When techies converge in January for the Consumer Electronics Show in Las Vegas, it's partially Symbol Technologies Inc.'s radio frequency identification (RFID) platform the Las Vegas McCarran International Airport will use to track luggage.
The application is one in many Symbol, the RFID reader and tag inlay manufacturer, has developed, but the plan in 2006 is to make a stronger push into other markets worldwide with a variety of RFID platforms to gain traction on rivals such as Intermec Technologies Corp. For example, the plan is to add forklifts and other mobile applications to its existing handheld devices and reader devices companies typically mount on shipping and receiving dock doors at distribution centers.

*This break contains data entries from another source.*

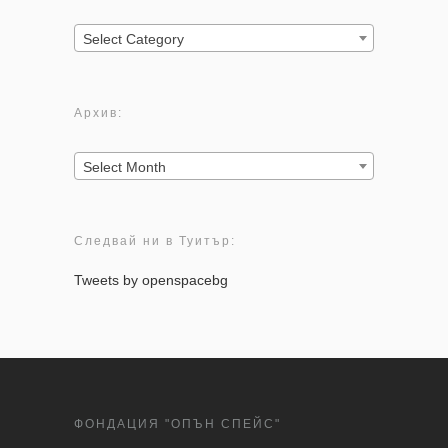
Категории:
Select Category
Архив:
Архив:
Select Month
Следвай ни в Туитър:
Tweets by openspacebg
ФОНДАЦИЯ "ОПЪН СПЕЙС"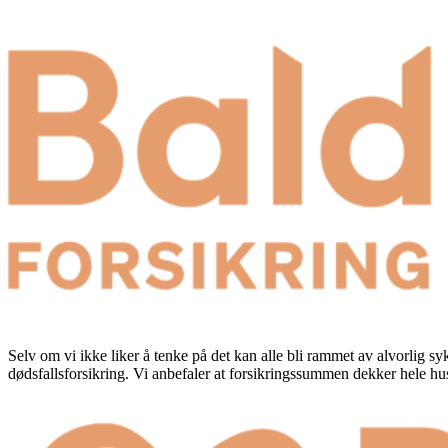
Selv om vi ikke liker å tenke på det kan alle bli rammet av alvorlig s
dødsfallsforsikring. Vi anbefaler at forsikringssummen dekker hele hu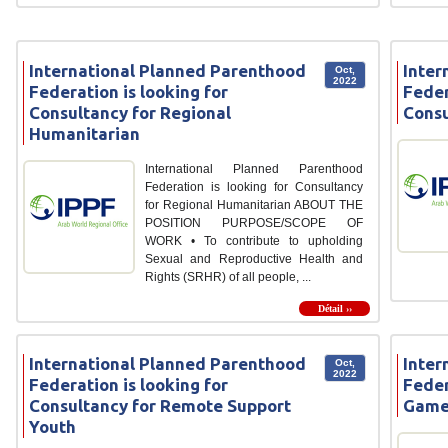
International Planned Parenthood
Inter
Oct,
2022
Federation is looking for
Feder
Consultancy for Regional
Consu
Humanitarian
International Planned Parenthood
Federation is looking for Consultancy
for Regional Humanitarian ABOUT THE
POSITION PURPOSE/SCOPE OF
WORK • To contribute to upholding
Sexual and Reproductive Health and
Rights (SRHR) of all people, ...
Détail ››
International Planned Parenthood
Inter
Oct,
2022
Federation is looking for
Feder
Consultancy for Remote Support
Game
Youth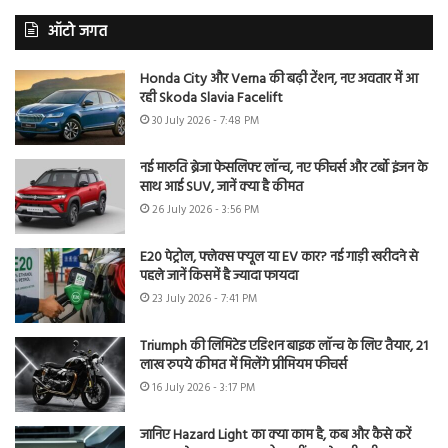
ऑटो जगत
Honda City और Verna की बढ़ी टेंशन, नए अवतार में आ
रही Skoda Slavia Facelift
30 July 2026 - 7:48 PM
नई मारुति ब्रेजा फेसलिफ्ट लॉन्च, नए फीचर्स और टर्बो इंजन के
साथ आई SUV, जानें क्या है कीमत
26 July 2026 - 3:56 PM
E20 पेट्रोल, फ्लेक्स फ्यूल या EV कार? नई गाड़ी खरीदने से
पहले जानें किसमें है ज्यादा फायदा
23 July 2026 - 7:41 PM
Triumph की लिमिटेड एडिशन बाइक लॉन्च के लिए तैयार, 21
लाख रुपये कीमत में मिलेंगे प्रीमियम फीचर्स
16 July 2026 - 3:17 PM
जानिए Hazard Light का क्या काम है, कब और कैसे करें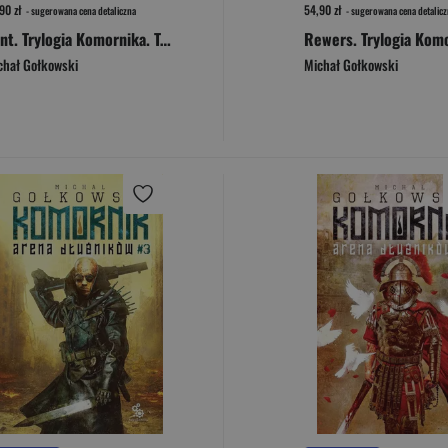
90 zł
54,90 zł
- sugerowana cena detaliczna
- sugerowana cena detalicz
Kant. Trylogia Komornika. Tom 3
chał Gołkowski
Michał Gołkowski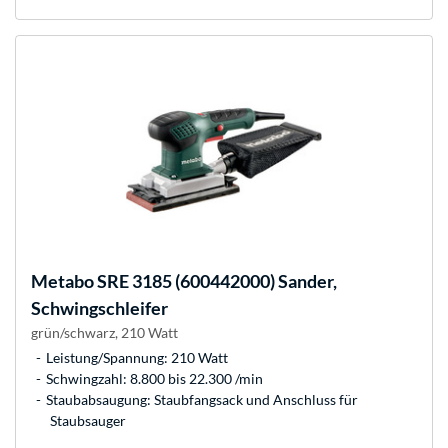
Metabo
SRE 3185 (600442000) Sander,
Schwingschleifer
grün/schwarz, 210 Watt
Leistung/Spannung: 210 Watt
Schwingzahl: 8.800 bis 22.300 /min
Staubabsaugung: Staubfangsack und Anschluss für
Staubsauger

Although the majority of its sales are in the United States, Symbol will begin to build more products for companies in Europe and in Asia-Pacific. The strategy, in part, is to plunge into overseas markets offering new applications with help from up to 7,000 development and channel partners.
Symbol will deliver European compliant products early in 2006. Next year, the company also " will develop better software and interfaces, particularly for the XR400 RFID fixed and handheld readers, so partners can develop applications directly onto those devices," said Phil Lazo, vice president and general manager of RFID infrastructure at Symbol Technologies.

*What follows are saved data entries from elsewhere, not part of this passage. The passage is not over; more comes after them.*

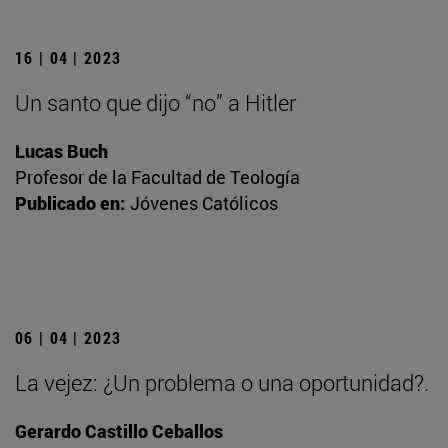
16 | 04 | 2023
Un santo que dijo “no” a Hitler
Lucas Buch
Profesor de la Facultad de Teología
Publicado en:
Jóvenes Católicos
06 | 04 | 2023
La vejez: ¿Un problema o una oportunidad?.
Gerardo Castillo Ceballos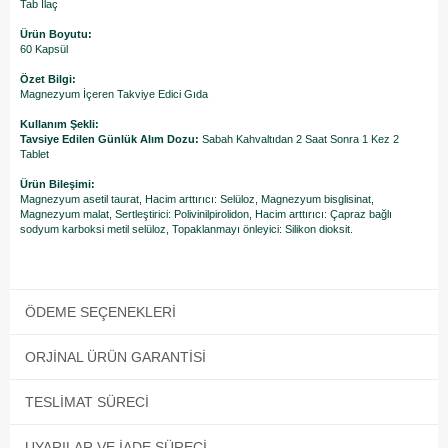
Tab İlaç
Ürün Boyutu:
60 Kapsül
Özet Bilgi:
Magnezyum İçeren Takviye Edici Gıda
Kullanım Şekli:
Tavsiye Edilen Günlük Alım Dozu:
Sabah Kahvaltıdan 2 Saat Sonra 1 Kez 2
Tablet
Ürün Bileşimi:
Magnezyum asetil taurat, Hacim arttırıcı: Selüloz, Magnezyum bisglisinat,
Magnezyum malat, Sertleştirici: Polivinilpirolidon, Hacim arttırıcı: Çapraz bağlı
sodyum karboksi metil selüloz, Topaklanmayı önleyici: Silikon dioksit.
ÖDEME SEÇENEKLERI
ORJINAL ÜRÜN GARANTISI
TESLIMAT SÜRECI
UYARILAR VE İADE SÜRECI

Lazo said the U.S. is the "dominant market" for Symbol today, followed by Asia and Europe, but that mix "will change next year" as the company gets new products into those markets. "We have built the capacity to deliver between 200 million and 400 million RFID inlays to the marketplace," he said.
Research firm Gartner Inc. expects new license revenue will reach $751 million in 2006, as more industries worldwide adopt RFID technology.